Throughout Canada’s history, government has often turned over part of its responsibility to quasi enterprises called Crown corporations or Crown agencies. This is done for a number of reasons, often to find short-term efficiencies, sometimes for political reasons. Other times to do something that industry is not prepared to tackle alone.

At Confederation, Canada inherited some state-owned rail lines, but it wasn’t until 1918 that the Canadian National Railway was formed to marry these Eastern enterprises with a ragtag of privately owned but failing companies in the sparsely populated West. Canadian National Railway became our first federal Crown corporation. At the provincial level, a number of Crowns had already been established, including Ontario Hydro and Alberta Telephones in 1906 and Saskatchewan Hydro in 1908, followed by a number of provincial liquor distribution Crowns created at the end of Prohibition.
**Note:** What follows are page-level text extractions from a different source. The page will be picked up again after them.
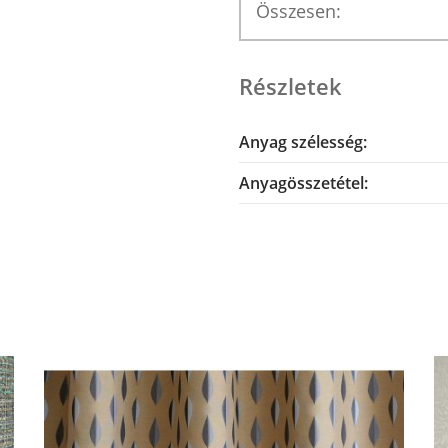
Összesen:
Részletek
Anyag szélesség:
Anyagösszetétel:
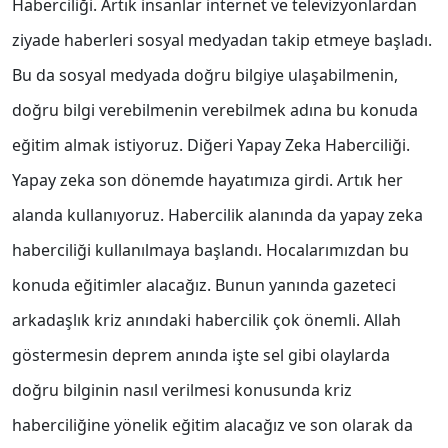
Haberciliği. Artık insanlar internet ve televizyonlardan
ziyade haberleri sosyal medyadan takip etmeye başladı.
Bu da sosyal medyada doğru bilgiye ulaşabilmenin,
doğru bilgi verebilmenin verebilmek adına bu konuda
eğitim almak istiyoruz. Diğeri Yapay Zeka Haberciliği.
Yapay zeka son dönemde hayatımıza girdi. Artık her
alanda kullanıyoruz. Habercilik alanında da yapay zeka
haberciliği kullanılmaya başlandı. Hocalarımızdan bu
konuda eğitimler alacağız. Bunun yanında gazeteci
arkadaşlık kriz anındaki habercilik çok önemli. Allah
göstermesin deprem anında işte sel gibi olaylarda
doğru bilginin nasıl verilmesi konusunda kriz
haberciliğine yönelik eğitim alacağız ve son olarak da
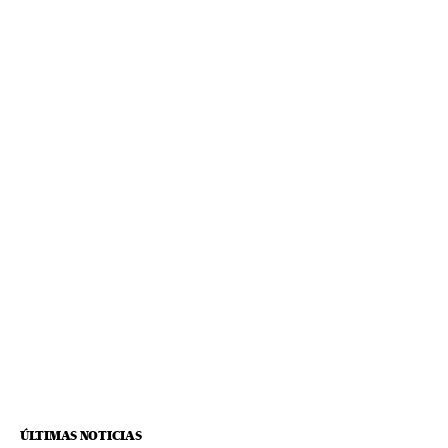
ÚLTIMAS NOTICIAS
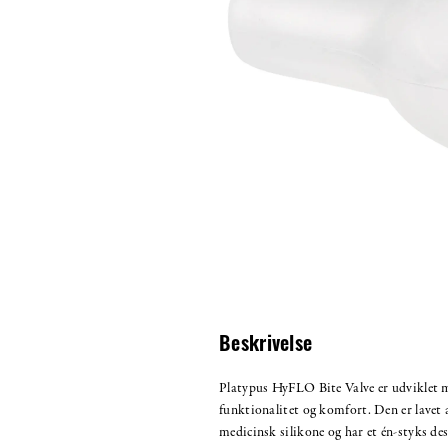
Beskrivelse
Platypus HyFLO Bite Valve er udviklet 
funktionalitet og komfort. Den er lavet 
medicinsk silikone og har et én-styks des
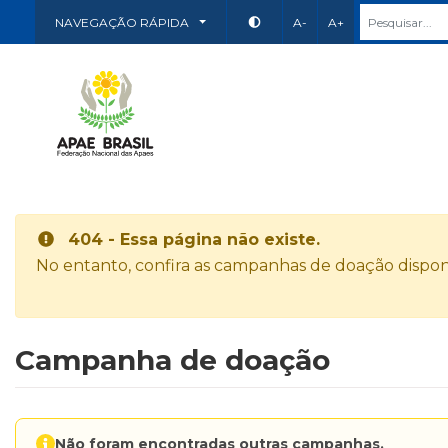
NAVEGAÇÃO RÁPIDA
A-
A+
404 - Essa página não existe.
No entanto, confira as campanhas de doação disponí
Campanha de doação
Não foram encontradas outras campanhas.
There was another wave of Crown development in the forties: the federal Business Development Bank, Hydro Quebec and Saskatchewan Power all in 1944, followed by Saskatchewan Government Insurance in 1945. Manitoba Hydro and B.C. Hydro were created in 1961, among the first in a decade of increased Crown operation activity.
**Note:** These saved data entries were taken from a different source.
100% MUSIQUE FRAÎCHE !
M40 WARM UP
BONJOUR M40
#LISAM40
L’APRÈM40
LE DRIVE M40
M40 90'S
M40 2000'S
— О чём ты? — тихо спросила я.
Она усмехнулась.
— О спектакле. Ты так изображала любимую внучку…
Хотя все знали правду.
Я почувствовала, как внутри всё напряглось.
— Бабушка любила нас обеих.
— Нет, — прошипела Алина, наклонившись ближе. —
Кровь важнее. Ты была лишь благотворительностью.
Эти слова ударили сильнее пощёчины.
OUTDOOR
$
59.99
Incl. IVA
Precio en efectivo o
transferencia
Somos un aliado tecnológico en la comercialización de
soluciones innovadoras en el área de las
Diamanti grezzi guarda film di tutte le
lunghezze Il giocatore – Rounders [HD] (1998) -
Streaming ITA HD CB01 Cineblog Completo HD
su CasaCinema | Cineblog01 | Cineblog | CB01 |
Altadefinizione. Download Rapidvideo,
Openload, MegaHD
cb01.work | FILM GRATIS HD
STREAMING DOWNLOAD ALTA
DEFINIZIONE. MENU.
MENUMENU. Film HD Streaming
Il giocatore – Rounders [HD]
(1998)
In the 1980s and nineties, a number of Crown corporations were privatized, including Air Canada, Petro Canada and, at the local level, Manitoba Telephones. This trend has continued into the 2000s as publicly owned enterprises collapsed under their own weight. Literally hundreds of Crowns have been privatized worldwide.
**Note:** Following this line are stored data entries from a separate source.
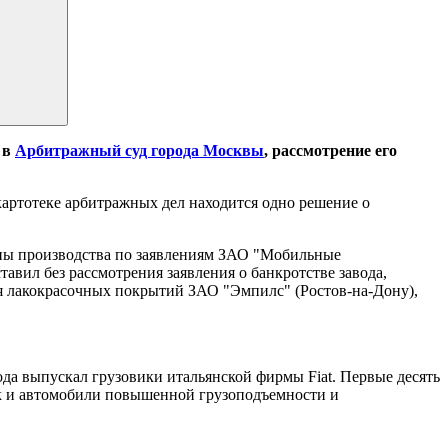
 в
Арбитражный суд города Москвы
, рассмотрение его
картотеке арбитражных дел находится одно решение о
ены производства по заявлениям ЗАО "Мобильные
вил без рассмотрения заявления о банкротстве завода,
ля лакокрасочных покрытий ЗАО "Эмпилс" (Ростов-на-Дону),
да выпускал грузовики итальянской фирмы Fiat. Первые десять
так и автомобили повышенной грузоподъемности и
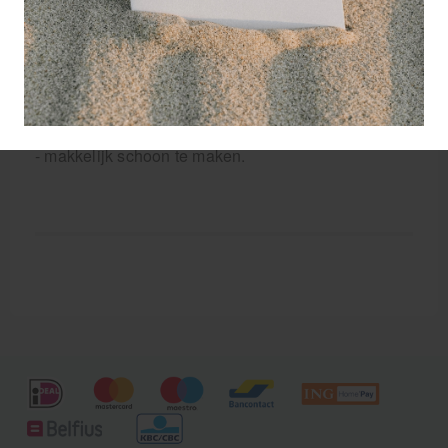
diepere massage optreedt.
Eigenschappen GRID X massageroller:
- Belastbaar tot 250 kg.
- Herkenbaar door de rode kern.
- Twee keer zo hard als de gewone GRID.
- makkelijk schoon te maken.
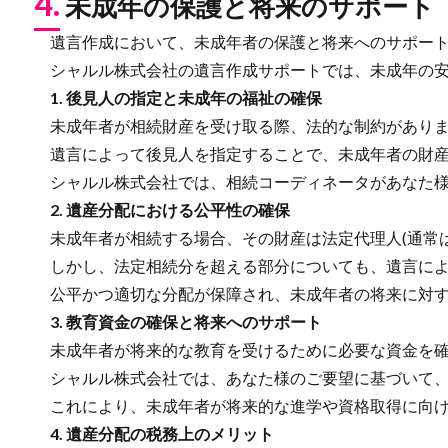
4.
未成年の保護と将来のサポート
遺言作成において、未成年者の保護と将来へのサポート
シャルル株式会社の遺言作成サポートでは、未成年の安
1. 後見人の指定と未成年の福祉の確保
未成年者が相続財産を受け取る際、法的な制約があり
遺言によって後見人を指定することで、未成年者の財産
シャルル株式会社では、相続コーディネータがあなた様
2. 遺産分配における公平性の確保
未成年者が相続する場合、その財産は法定代理人(通常は
しかし、法定相続分を超える部分についても、遺言によ
公平かつ適切な分配が保障され、未成年者の将来に対す
3. 教育資金の確保と将来へのサポート
未成年者が将来的な教育を受けるために必要な資金を確
シャルル株式会社では、あなた様のご要望に基づいて、
これにより、未成年者が将来的な進学や資格取得に向け
4. 遺産分配の税務上のメリット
Due to a lack of ownership motivation, these taxpayer-supported enterprises tend to swell year over year. They also tend to compound mistakes rather than admitting them and changing course when necessary or – as in the case of Manitoba Hydro in the face of the United States energy market collapse – when circumstances dictate.

As William Niskanen in his book, Bureaucracy – servant or master? Lessons from America, pointed out, “Public choice theory suggests that managers of government-owned enterprises (and bureaucracies more generally) endeavour to maximize budgets, rather than efficiency, in order to promote their own income, power and prestige.”

“Income, power and prestige” are by no means minor motivators. Indeed, these three causes have undoubtedly contributed to such failure of enterprise as the electrical utility disasters across Canada (including Manitoba Hydro, Ontario Hydro and Newfoundland Hydro), the current Canada Revenue Agency harassment of small business to cover its inability to tax the mobile assets of the very rich, and the inefficiencies, high cost of service and lack of customer care at Crowns such as Canada Post.

Crown enterprises have a momentum that seems unstoppable. Citizens have the perception that they “own” the enterprise and that this is a matter for pride. Provincial Crowns pay no taxes, so the business may appear to have an advantage in profitability. (Looked at another way, however, government is actually losing tax revenue that could be gained through privatization.) Support for the agencies is further bolstered by the perception that taxpayers have already invested a great deal and that these assets would be lost should they be sold or shut down.

Why does all this matter to you?

  • Because we are currently faced with massive debt and unending losses at Manitoba Hydro.
  • Because the three provincial health authorities are in a state of total disarray and cannot reorganize effectively to reduce the high cost of operation without reducing services.
  • Because our Crown corporations have bloated administrations, inefficient operations and no effective oversight.
  • Because Crowns are often in unfair competition with the private sector.

The current government has begun to tackle this problem, quietly shutting down Green Manitoba, for example. But there is still much to be done. They have scrapped the Crown Corporations Council, which was previously mandated, but unable, to effectively oversee the activity of these agencies, and they have attempted to create a new system to improve accountability.

While this is commendable, the government might be better off appointing a body to examine the utility and necessity of each of the provincial Crowns and their subsidiaries, with a view to selling or otherwise disposing of them. At the same time, they should think very hard about adding any new such entities. Once the direct scrutiny of the legislature is removed, Crowns have a tendency to empire build, spending money on themselves rather than on the purpose for which they are formed.

These empires are costing us mightily with little return.